Not true at all. Canada, for example, taxes your worldwide income.
USA and Eritrea are unique in that they will tax your worldwide income even if you no longer live in those countries (are non-resident.) No other countries in the world have the brass balls to do that.
>USA and Eritrea are unique in that they will tax your worldwide income even if you no longer live in those countries (are non-resident.) No other countries in the world have the brass balls to do that.
But to be fair there is a rather large exemption, around US$ 100,000 per year, the nuisance is that you have to file some tax forms anyway:
>The Foreign Earned Income Exclusion (FEIE, using IRS Form 2555) allows you to exclude a certain amount of your EARNED income from US tax.
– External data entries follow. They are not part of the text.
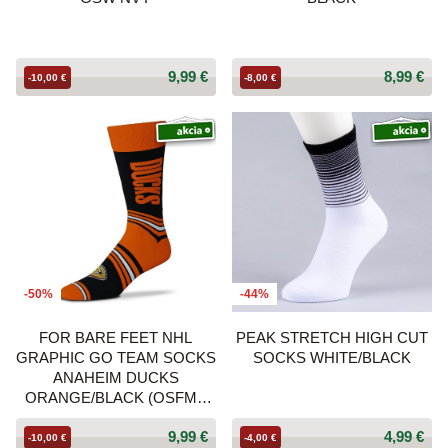
9,99 €
8,99 €
-10,00 €
-8,00 €
-50%
-44%
FOR BARE FEET NHL
PEAK STRETCH HIGH CUT
GRAPHIC GO TEAM SOCKS
SOCKS WHITE/BLACK
ANAHEIM DUCKS
ORANGE/BLACK (OSFM -
US 5-12 / USW 6-11)
9,99 €
4,99 €
-10,00 €
-4,00 €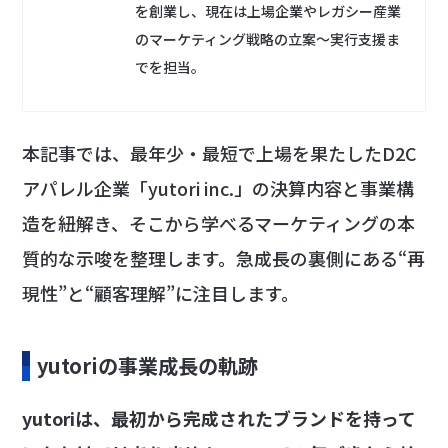
を創業し、現在は上場企業やレガシー産業
のマーケティング戦略の立案〜実行支援ま
でを担当。
本記事では、最年少・最短で上場を果たしたD2C
アパレル企業「yutori inc.」の決算内容と事業構
造を紐解き、そこから学べるマーケティングの本
質的な示唆を整理します。急成長の裏側にある“再
現性”と“顧客理解”に注目します。
yutoriの事業成長の軌跡
yutoriは、最初から完成されたブランドを持って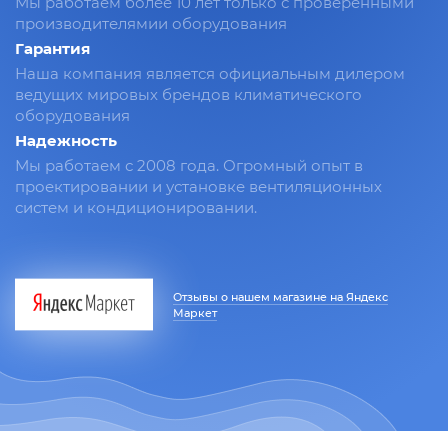
Мы работаем более 10 лет только с проверенными
производителямии оборудования
Гарантия
Наша компания является официальным дилером
ведущих мировых брендов климатического
оборудования
Надежность
Мы работаем с 2008 года. Огромный опыт в
проектировании и установке вентиляционных
систем и кондиционировании.
Отзывы о нашем магазине на Яндекс
Маркет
For tax year 2016 (filing in 2017) this exclusion was $101,300.
Yeah, you're right. It comes back to the USA is special. There's a lot of things it gets away with that other countries could not. There are benefits to being #1.
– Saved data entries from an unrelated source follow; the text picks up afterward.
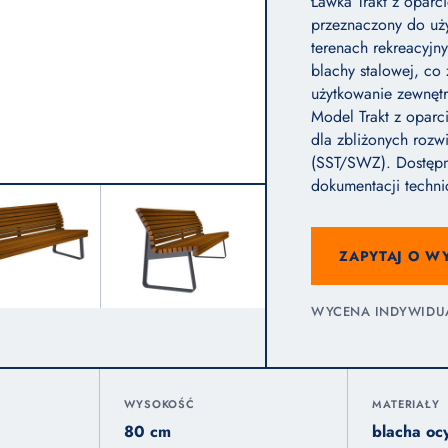
Ławka Trakt z oparci
przeznaczony do uż
terenach rekreacyjn
blachy stalowej, co
użytkowanie zewnętr
Model Trakt z opar
dla zbliżonych rozw
(SST/SWZ). Dostępn
dokumentacji techni
ZAPYTAJ O W
WYCENA INDYWIDUAL
WYSOKOŚĆ
MATERIAŁY
80 cm
blacha o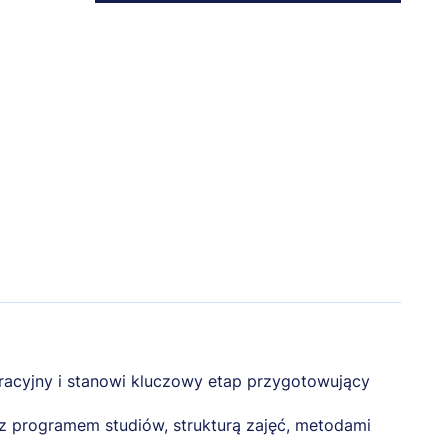
racyjny i stanowi kluczowy etap przygotowujący
z programem studiów, strukturą zajęć, metodami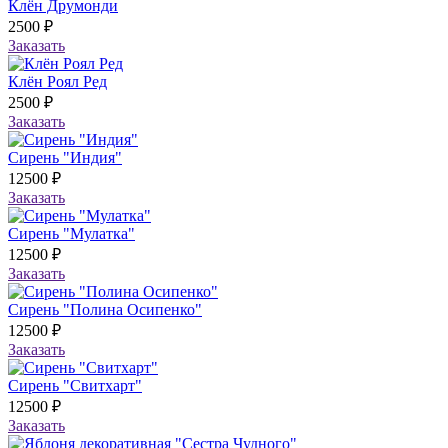
Клён Друмонди
2500 ₽
Заказать
Клён Роял Ред
2500 ₽
Заказать
Сирень "Индия"
12500 ₽
Заказать
Сирень "Мулатка"
12500 ₽
Заказать
Сирень "Полина Осипенко"
12500 ₽
Заказать
Сирень "Свитхарт"
12500 ₽
Заказать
Only if you are resident in Canada. A lot of countries do that. The USA will tax you even if you aren't resident as long as you have at least a green card or other immigrant visa.
How many people are collecting income from a full time job while living in Canada anyways? Doesn't foreign income (vs. say capital gains) generally imply non residency?
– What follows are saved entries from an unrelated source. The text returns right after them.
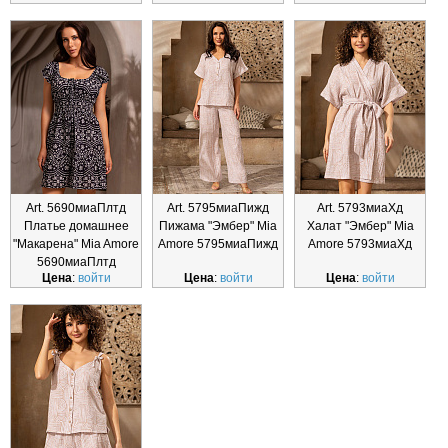
Art. 5690миаПлтд
Art. 5795миаПижд
Art. 5793миаХд
Платье домашнее
Пижама "Эмбер" Mia
Халат "Эмбер" Mia
"Макарена" Mia Amore
Amore 5795миаПижд
Amore 5793миаХд
5690миаПлтд
Цена
:
войти
Цена
:
войти
Цена
:
войти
Not if you have an internet business of some kind, or work remotely for a foreign company. But if you do that, you're a schmuck to live in a country with a high tax rate. You can double your income, which means your savings rate probably goes up 600% or more, just by moving to a country that does not tax foreign income. How much faster can you pay off your mortgage under those conditions? How much faster can you retire?
It's not quite as magical as it seems though. If you retire in your 40s because of doing that, you'll need a lot more savings than you would at 65.
Directors of Canadian companies who are living abroad is probably one example.
Also, people who, say, commute from CA to the US on a daily basis will generally be exempt from Canadian taxes because the work is performed in the US (just an example, I have no idea whether you can commute from CA -> US on a daily basis)
Well, I was "taxed" on my Chinese income, but never paid a dime. Foreign tax credits and foreign income exclusions mean most of us pay nothing (well, we pay Chinese taxes, just not US taxes).
That is because there is a cost associated with renouncing US citizenship. You'll get hit with an exit tax on all your assets, making it extremely painful. The US really does not want you to renounce, because then they can no longer tax your global income.
They essentially punish wealthy people (financially) for renouncing.
You actually don't have to prove anything, you just state that you paid taxes and how much you paid (if taking a foreign tax credit). As for rebate, that is something else, meaning those taxes were already withheld by the IRS for some reason.